Perinatal depression linked to increased risk of death

Particularly due to suicide and during the first year after diagnosis, irrespective of psychiatric history

Clinically diagnosed perinatal depression is associated with an increased risk of death, particularly due to suicide and during the first year after diagnosis, finds a study published by The BMJ today.

Perinatal depression was defined as any diagnosis of depression during pregnancy and up to one year after delivery and deaths were tracked over an 18-year period.

The association cannot be explained by shared family factors and is independent of pre-existing psychiatric disorders, the results show. The researchers say women who are affected, their families, and health professionals should be aware of these severe health hazards.

Perinatal depression is one of the most common complications of pregnancy, affecting up to 20% of women around delivery, but the association between perinatal depression and risk of death among affected women has not been examined.

There is also limited evidence about how factors within families, such as shared childhood experiences, might contribute to the risks of perinatal depression.

To fill these knowledge gaps, an international team of researchers set out to determine whether women with perinatal depression are at an increased risk of death compared with unaffected women and sisters.

Using Swedish national registry data from 2001 and 2018, they identified 86,551 women with a first ever diagnosis of perinatal depression and 865,510 unaffected women matched by age and calendar year at delivery.

To control for shared family factors, they also compared data for 24,473 of the women who had perinatal depression with 246,113 unaffected full sisters who delivered at least one baby during the study period.

A range of known risk factors for both depression and premature death were taken into account, including socioeconomic status, pre-existing psychiatric disorders, adverse birth outcomes, and death of a child within the first year after birth.

During the 18-year study follow-up period, 522 deaths (0.82 per 1000 person years) were reported among women with perinatal depression diagnosed at an average age of 31 years and 1,568 deaths (0.26 per 1000 person years) among unaffected women.

The results show that women with perinatal depression were more than twice as likely to die than women who did not have perinatal depression. Results were similar when comparing deaths between sisters and among women who did and did not have a pre-existing psychiatric disorder.

The increased risk associated with perinatal depression was most pronounced in the first year after diagnosis, and although it gradually reduced over time, it remained higher throughout the18 years of study follow up.

Overall, the increased risk associated with perinatal depression was greater for death caused by unnatural causes (0.46 per 1000 person years) than by natural causes (0.36 per 1000 person years).

Although suicide was rare (0.23 per 1000 person years), women with perinatal depression were more than six times as likely to die from suicide, and three times as likely to die from an accident, than women who did not have perinatal depression.

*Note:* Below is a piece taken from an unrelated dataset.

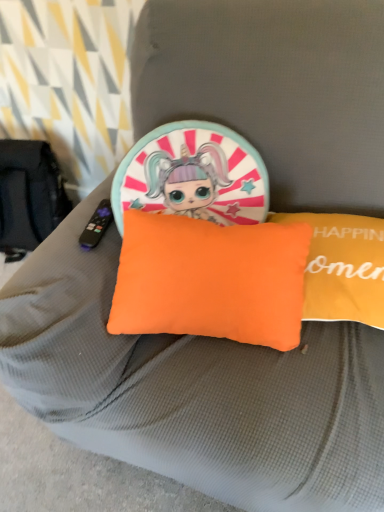 The image size is (384, 512). What do you see at coordinates (210, 279) in the screenshot? I see `orange fabric pillow at center, the second pillow when ordered from right to left` at bounding box center [210, 279].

These are observational findings and the researchers point to several limitations, such as only including women who sought specialist care for their depression and possible misclassification of some suicide events as accidents.

And while they controlled for a range of factors, including those shared within families, they can't rule out the possibility that some other unknown or unmeasured factors may have influenced their results.

They conclude: "Women affected with perinatal depression, their families, and health professionals, particularly those working in primary, maternal, and mental care, need to be aware of the serious health hazards regardless of psychiatric history. Early detection and treatment are needed for groups at high risk of perinatal depression to prevent the fatal outcomes."